Registre RGPD du sous-traitant
Agences, éditeurs SaaS, cabinets : si vous traitez des données pour le compte de clients, l'article 30 §2 vous impose un registre distinct. Voici son texte, ce qui le différencie du registre du responsable, et le piège de la sous-traitance ultérieure.
Mis à jour le 2026-07-10 · Lecture 5 min
Au sommaire
Êtes-vous sous-traitant ?
Vous êtes sous-traitant dès que vous traitez des données personnelles pour le compte d'un autre organisme, sur ses instructions, sans en définir vous-même les finalités. Une agence web qui héberge le site de son client, un éditeur SaaS, un cabinet comptable, un prestataire de support : tous sont sous-traitants au sens de l'article 4 §8.
La qualification ne dépend ni de votre taille, ni de votre contrat commercial, mais du pouvoir de décision sur les finalités. Beaucoup d'organisations sont les deux à la fois : responsables pour leur paie et leur prospection, sous-traitantes pour les données de leurs clients. Elles tiennent alors deux registres distincts.
Ce qu'exige l'article 30 §2
- a) le nom et les coordonnées du ou des sous-traitants et de chaque responsable du traitement pour le compte duquel le sous-traitant agit ainsi que, le cas échéant, les noms et les coordonnées du représentant du responsable du traitement ou du sous-traitant et celles du délégué à la protection des données ;
- b) les catégories de traitements effectués pour le compte de chaque responsable du traitement ;
- c) le cas échéant, les transferts de données à caractère personnel vers un pays tiers ou à une organisation internationale […] ainsi que les documents attestant de l'existence de garanties appropriées ;
- d) dans la mesure du possible, une description générale des mesures de sécurité techniques et organisationnelles […].

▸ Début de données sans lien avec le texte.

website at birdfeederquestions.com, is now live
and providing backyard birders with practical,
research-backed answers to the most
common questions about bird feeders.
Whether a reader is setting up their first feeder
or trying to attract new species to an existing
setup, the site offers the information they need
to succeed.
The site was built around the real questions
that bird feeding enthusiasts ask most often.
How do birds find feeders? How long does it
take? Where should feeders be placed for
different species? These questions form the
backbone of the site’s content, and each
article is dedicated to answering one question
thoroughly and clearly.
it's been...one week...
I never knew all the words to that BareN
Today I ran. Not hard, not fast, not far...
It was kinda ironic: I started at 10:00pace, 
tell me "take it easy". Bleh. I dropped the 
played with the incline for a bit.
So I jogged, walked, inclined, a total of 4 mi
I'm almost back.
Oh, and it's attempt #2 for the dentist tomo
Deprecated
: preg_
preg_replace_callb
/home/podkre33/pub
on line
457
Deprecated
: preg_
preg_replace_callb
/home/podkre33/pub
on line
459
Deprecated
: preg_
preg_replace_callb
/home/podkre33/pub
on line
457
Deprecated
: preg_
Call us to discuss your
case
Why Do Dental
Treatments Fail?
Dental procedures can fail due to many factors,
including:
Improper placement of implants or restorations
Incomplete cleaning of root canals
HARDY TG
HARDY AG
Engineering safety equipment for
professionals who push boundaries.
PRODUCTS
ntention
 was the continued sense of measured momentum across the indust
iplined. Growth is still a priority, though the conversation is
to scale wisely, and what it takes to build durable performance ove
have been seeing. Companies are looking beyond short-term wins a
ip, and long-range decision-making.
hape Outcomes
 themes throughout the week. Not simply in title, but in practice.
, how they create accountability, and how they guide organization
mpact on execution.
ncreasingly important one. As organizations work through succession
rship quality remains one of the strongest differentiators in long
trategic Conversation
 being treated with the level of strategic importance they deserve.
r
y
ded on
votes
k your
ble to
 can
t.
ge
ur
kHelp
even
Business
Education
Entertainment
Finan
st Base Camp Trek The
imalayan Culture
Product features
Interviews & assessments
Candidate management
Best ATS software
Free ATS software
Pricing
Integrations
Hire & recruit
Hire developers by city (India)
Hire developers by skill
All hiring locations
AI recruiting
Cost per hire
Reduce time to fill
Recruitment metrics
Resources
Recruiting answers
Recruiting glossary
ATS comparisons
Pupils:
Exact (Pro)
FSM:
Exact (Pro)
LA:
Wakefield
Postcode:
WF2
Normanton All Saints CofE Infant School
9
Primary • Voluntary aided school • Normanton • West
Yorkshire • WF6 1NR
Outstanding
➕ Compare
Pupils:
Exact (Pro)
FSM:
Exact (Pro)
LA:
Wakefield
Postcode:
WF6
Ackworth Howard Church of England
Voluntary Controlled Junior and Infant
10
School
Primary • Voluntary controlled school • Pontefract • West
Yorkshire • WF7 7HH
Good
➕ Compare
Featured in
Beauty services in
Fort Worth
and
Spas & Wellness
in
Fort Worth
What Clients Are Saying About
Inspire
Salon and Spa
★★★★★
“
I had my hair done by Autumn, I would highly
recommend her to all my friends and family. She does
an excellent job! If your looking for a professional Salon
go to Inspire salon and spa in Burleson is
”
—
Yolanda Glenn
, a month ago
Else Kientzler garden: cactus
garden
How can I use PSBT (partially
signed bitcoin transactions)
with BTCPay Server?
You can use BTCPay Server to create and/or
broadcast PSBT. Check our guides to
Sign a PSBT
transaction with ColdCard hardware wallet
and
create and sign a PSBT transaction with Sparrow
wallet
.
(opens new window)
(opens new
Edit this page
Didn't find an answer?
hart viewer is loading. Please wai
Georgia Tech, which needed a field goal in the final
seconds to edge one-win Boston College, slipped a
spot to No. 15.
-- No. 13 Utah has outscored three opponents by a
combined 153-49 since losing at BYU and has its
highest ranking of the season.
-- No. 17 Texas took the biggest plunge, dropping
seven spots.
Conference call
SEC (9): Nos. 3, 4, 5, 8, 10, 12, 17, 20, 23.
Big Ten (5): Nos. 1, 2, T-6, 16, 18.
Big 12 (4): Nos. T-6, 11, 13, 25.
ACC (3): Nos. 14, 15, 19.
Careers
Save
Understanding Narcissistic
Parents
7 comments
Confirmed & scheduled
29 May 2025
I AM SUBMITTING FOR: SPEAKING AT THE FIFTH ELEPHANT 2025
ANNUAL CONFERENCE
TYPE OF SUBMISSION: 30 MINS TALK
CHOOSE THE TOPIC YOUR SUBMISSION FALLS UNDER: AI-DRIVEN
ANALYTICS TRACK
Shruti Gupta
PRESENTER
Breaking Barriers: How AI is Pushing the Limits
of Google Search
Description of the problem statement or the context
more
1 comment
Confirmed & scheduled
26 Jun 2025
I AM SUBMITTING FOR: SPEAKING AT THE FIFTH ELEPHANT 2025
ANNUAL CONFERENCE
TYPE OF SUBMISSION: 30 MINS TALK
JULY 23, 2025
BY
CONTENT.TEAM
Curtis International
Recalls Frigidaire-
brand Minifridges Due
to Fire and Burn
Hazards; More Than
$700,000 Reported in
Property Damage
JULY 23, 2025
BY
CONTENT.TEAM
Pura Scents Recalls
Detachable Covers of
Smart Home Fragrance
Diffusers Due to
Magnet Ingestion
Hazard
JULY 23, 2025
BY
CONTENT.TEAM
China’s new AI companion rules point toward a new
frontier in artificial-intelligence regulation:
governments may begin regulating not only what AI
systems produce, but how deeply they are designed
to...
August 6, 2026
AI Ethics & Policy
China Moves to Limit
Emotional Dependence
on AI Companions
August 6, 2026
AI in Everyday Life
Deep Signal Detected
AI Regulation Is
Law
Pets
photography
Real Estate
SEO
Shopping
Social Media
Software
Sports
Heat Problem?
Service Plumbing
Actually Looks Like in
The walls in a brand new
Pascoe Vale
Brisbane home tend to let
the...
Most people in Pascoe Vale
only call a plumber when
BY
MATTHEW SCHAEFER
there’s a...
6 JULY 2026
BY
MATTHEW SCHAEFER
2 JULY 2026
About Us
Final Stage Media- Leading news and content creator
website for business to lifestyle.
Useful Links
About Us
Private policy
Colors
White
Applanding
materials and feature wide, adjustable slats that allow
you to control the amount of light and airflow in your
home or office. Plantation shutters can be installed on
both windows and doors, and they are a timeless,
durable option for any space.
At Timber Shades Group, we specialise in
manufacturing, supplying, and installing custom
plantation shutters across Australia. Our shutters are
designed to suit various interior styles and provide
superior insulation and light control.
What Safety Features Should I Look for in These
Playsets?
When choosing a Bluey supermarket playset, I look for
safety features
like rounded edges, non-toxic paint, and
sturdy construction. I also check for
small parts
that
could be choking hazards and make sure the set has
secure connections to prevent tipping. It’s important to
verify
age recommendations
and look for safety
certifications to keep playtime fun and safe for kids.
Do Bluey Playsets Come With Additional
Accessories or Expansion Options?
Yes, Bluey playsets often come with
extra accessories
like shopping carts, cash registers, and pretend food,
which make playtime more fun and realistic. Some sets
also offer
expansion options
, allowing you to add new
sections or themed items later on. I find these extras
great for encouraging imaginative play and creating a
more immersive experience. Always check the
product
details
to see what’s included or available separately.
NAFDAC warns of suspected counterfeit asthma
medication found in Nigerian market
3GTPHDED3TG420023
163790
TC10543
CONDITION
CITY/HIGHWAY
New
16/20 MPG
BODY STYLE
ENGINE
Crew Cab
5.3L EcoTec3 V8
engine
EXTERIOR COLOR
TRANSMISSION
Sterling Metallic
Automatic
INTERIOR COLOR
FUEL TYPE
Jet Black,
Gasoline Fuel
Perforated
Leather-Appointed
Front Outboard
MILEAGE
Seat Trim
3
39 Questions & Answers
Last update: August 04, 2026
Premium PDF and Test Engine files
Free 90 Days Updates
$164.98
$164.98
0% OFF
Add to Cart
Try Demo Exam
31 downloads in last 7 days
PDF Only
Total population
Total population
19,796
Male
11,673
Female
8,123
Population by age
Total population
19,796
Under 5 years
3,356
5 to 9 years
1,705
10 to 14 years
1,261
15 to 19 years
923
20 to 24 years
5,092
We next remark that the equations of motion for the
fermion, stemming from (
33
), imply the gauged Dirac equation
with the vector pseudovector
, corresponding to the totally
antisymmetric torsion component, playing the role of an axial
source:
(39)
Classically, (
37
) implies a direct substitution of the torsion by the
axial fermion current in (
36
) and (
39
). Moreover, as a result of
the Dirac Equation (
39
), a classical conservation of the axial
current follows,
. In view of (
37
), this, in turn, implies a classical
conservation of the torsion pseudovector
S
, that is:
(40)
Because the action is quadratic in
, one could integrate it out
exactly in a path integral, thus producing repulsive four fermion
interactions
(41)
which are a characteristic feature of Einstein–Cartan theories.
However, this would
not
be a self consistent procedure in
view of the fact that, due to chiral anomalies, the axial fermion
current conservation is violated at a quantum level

Quatre différences avec le registre du responsable
| Critère | Registre du responsable (§1) | Registre du sous-traitant (§2) |
|---|---|---|
| Unité de description | Le traitement (une finalité) | La catégorie de traitement, par client |
| Finalité | Obligatoire | Non exigée — elle appartient au client |
| Personnes concernées et données | Obligatoire | Non exigée explicitement |
| Clients / responsables | Sans objet | Chacun nommé, avec ses coordonnées |
La sous-traitance ultérieure : le point qui coûte cher
Si vous confiez une partie du traitement à un autre prestataire (hébergeur, outil d'emailing, service de sauvegarde), vous devez une autorisation écrite du responsable (article 28 §2) et vous restez pleinement responsable devant lui (article 28 §4). Votre registre de sous-traitant doit donc refléter votre propre chaîne d'outils : chaque SaaS que vous utilisez pour servir vos clients est un sous-traitant ultérieur.
Transferts : les prouver, pas les affirmer
Le point c) exige les « documents attestant de l'existence de garanties appropriées ». Un registre qui écrit « CCT » sans référencer la version des clauses, la date de signature et le module retenu ne prouve rien. Consultez le détail des mécanismes de transfert par SaaS.
Tenir les deux registres sans double saisie
Le palier Agence de RoPA Pilot gère jusqu'à dix organisations dans le même navigateur : une par client responsable, plus la vôtre. Chaque registre a son cartouche, son historique horodaté et son export PDF en marque blanche — utile quand le livrable porte le logo du cabinet.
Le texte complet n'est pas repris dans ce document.